Electric Potential for neutral conducting sphere

[foxhound32]

1. The problem statement, all variables and given/known data
An electrically neutral conducting sphere of inner radius Ra and outer radius Rb is centered on the origin. Two equal, positive point charges of magnitude Q are located on the x-axis on each side a distance d from the origin. Determine the electrical potential in the regions:
a) 0≤r≤R_a
b) R_a≤r≤R_b
c) R_b≤r≤∞

2. Relevant equations
(1)∮▒〖E∙da〗= Q_enc/ϵ_o
(2)V= -∫▒〖E ∙dl〗

3. The attempt at a solution

I used Gauss' Law in integral form (1) to find the electric field in each of the regions then used equation (2) to find the electric potential. My question lies on the third region in regards to the two point charges and how they come into play.

Thanks

[gabbagabbahey]

I used Gauss' Law in integral form (1) to find the electric field in each of the regions then used equation (2) to find the electric potential.
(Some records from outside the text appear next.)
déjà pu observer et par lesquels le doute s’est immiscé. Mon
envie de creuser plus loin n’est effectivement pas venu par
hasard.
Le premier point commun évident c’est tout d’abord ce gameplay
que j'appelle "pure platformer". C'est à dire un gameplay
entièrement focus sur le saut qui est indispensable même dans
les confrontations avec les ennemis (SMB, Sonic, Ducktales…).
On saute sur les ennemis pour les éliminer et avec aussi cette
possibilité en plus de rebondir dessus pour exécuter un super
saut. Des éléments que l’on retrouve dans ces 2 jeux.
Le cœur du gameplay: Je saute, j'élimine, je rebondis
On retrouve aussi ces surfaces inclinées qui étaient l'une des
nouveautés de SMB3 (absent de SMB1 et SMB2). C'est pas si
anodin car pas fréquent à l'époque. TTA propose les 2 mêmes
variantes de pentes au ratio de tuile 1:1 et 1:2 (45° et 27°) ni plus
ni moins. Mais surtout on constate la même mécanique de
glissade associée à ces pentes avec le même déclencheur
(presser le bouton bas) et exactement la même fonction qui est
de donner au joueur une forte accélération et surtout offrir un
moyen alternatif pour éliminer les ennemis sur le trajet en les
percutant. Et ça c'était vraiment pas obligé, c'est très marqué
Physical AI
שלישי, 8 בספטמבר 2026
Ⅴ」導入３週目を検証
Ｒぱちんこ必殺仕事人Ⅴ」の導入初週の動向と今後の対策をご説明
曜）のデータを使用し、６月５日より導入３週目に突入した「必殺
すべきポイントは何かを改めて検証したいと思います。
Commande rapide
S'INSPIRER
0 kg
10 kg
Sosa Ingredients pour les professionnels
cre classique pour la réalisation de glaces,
Oh? How exactly did you do that? Does this problem really possess any of the symmetries that allow you to extract |E| from the flux integral?
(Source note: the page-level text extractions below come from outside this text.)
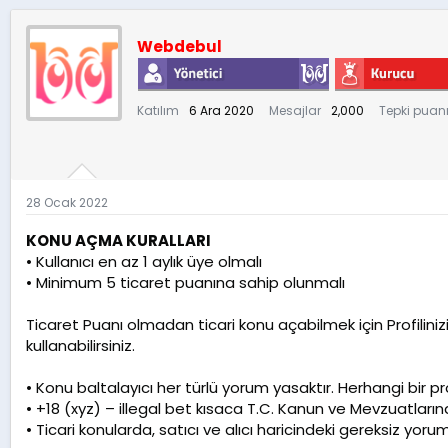
u
n
t
b
g
l
Webdebul
a
ı
e
ş
ç
r
l
t
a
a
Katılım
6 Ara 2020
Mesajlar
2,000
Tepki puan
t
r
a
i
n
h
i
28 Ocak 2022
KONU AÇMA KURALLARI
• Kullanıcı en az 1 aylık üye olmalı
• Minimum 5 ticaret puanına sahip olunmalı
Ticaret Puanı olmadan ticari konu açabilmek için Profilinizi
kullanabilirsiniz.
• Konu baltalayıcı her türlü yorum yasaktır. Herhangi bir 
• +18 (xyz) – illegal bet kısaca T.C. Kanun ve Mevzuatların
• Ticari konularda, satıcı ve alıcı haricindeki gereksiz yorum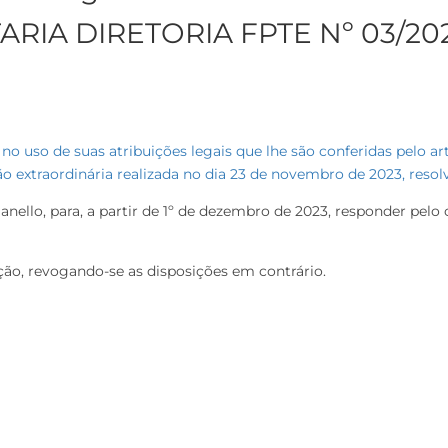
ARIA DIRETORIA FPTE Nº 03/20
o uso de suas atribuições legais que lhe são conferidas pelo arti
 extraordinária realizada no dia 23 de novembro de 2023, reso
ganello, para, a partir de 1º de dezembro de 2023, responder pelo
ação, revogando-se as disposições em contrário.
a Nizato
Instead, you'll want to either use the method of images (easiest method), or solve Laplace's equation using separation of variables.

[foxhound32]

Well its a sphere, so the only thing not symmetrical would be the two point charges, which is what is really bugging me about this whole thing. About the method of images, wouldn't I be placing a negative point charge opposite the positive one, which in turn is where the other positive point charge lies?

Thanks for your response.

[gabbagabbahey]

Well its a sphere, so the only thing not symmetrical would be the two point charges, which is what is really bugging me about this whole thing.
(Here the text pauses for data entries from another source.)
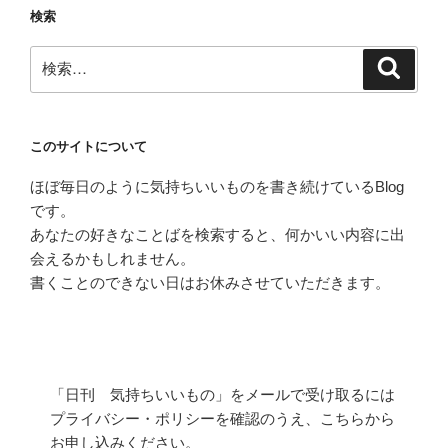
検索
ン
検
検
索
索:
このサイトについて
ほぼ毎日のように気持ちいいものを書き続けているBlog
です。
あなたの好きなことばを検索すると、何かいい内容に出
会えるかもしれません。
書くことのできない日はお休みさせていただきます。
「日刊 気持ちいいもの」をメールで受け取るには
プライバシー・ポリシーを確認のうえ、こちらから
お申し込みください。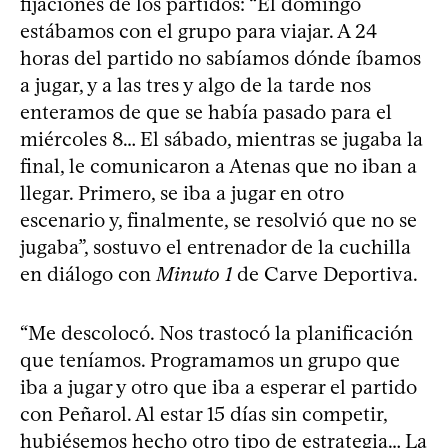
fijaciones de los partidos: “El domingo
estábamos con el grupo para viajar. A 24
horas del partido no sabíamos dónde íbamos
a jugar, y a las tres y algo de la tarde nos
enteramos de que se había pasado para el
miércoles 8… El sábado, mientras se jugaba la
final, le comunicaron a Atenas que no iban a
llegar. Primero, se iba a jugar en otro
escenario y, finalmente, se resolvió que no se
jugaba”, sostuvo el entrenador de la cuchilla
en diálogo con
Minuto 1
de Carve Deportiva.
“Me descolocó. Nos trastocó la planificación
que teníamos. Programamos un grupo que
iba a jugar y otro que iba a esperar el partido
con Peñarol. Al estar 15 días sin competir,
hubiésemos hecho otro tipo de estrategia… La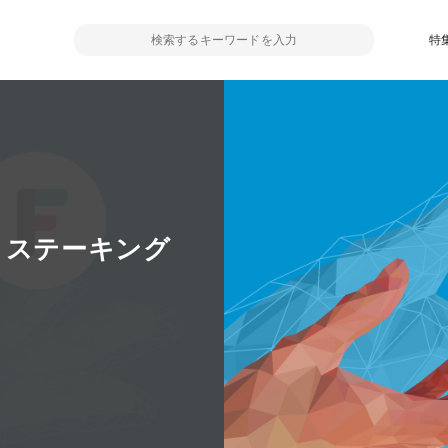
特
、ステーキング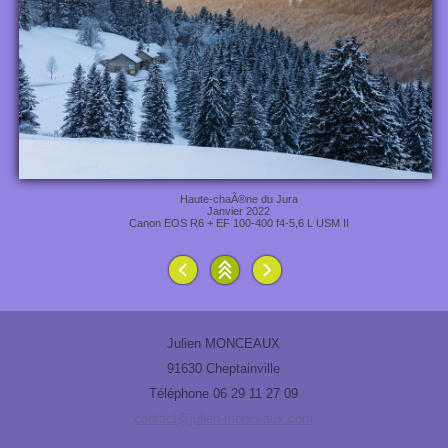
Haute-chaÃ®ne du Jura
Janvier 2022
Canon EOS R6 + EF 100-400 f4-5,6 L USM II
Julien MONCEAUX
91630 Cheptainville
Téléphone 06 29 11 27 09
contact@julien-monceaux.com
Keep in mind that the two point charges will induce some charge density (the net charge will still be zero, but negative and positive charges will separate) on the sphere, and that charge density need not be spherically symmetric (in fact, it isn't).

About the method of images, wouldn't I be placing a negative point charge opposite the positive one, which in turn is where the other positive point charge lies?


It depends on which region you are trying to calculate the potential in... is d larger or smaller than R_a and R_b?

[foxhound32]

d is smaller than both Ra and Rb.
Thanks for explaining the symmetry.

[gabbagabbahey]

Okay, so when calculating the potential in region (a) you will place two image charges in the region r>Ra....where, and of what magnitude?

[foxhound32]

They would be -Q in magnitude, where is what I'm not understanding. The book would say on the opposing side of the axis, which is where the other positive point charge lies. You said putting them in r > Ra which would be in the conductor. I guess a picture will help this I tried attaching one

[gabbagabbahey]

They would be -Q in magnitude, where is what I'm not understanding. The book would say on the opposing side of the axis, which is where the other positive point charge lies. You said putting them in r > Ra which would be in the conductor. I guess a picture will help this I tried attaching one

No, their magnitude won't be -Q....surely you have an example with a grounded spherical shell and a point charge in your text? Use that.

[foxhound32]

Ok the text has an example but their sphere is solid, and the point charge is outside the sphere. I could utilize Q' which would be equal to the negative ratio of two distances times Q. Q' would have to be in a different region from the one I am calculating V for. I'll give it a go.
Thanks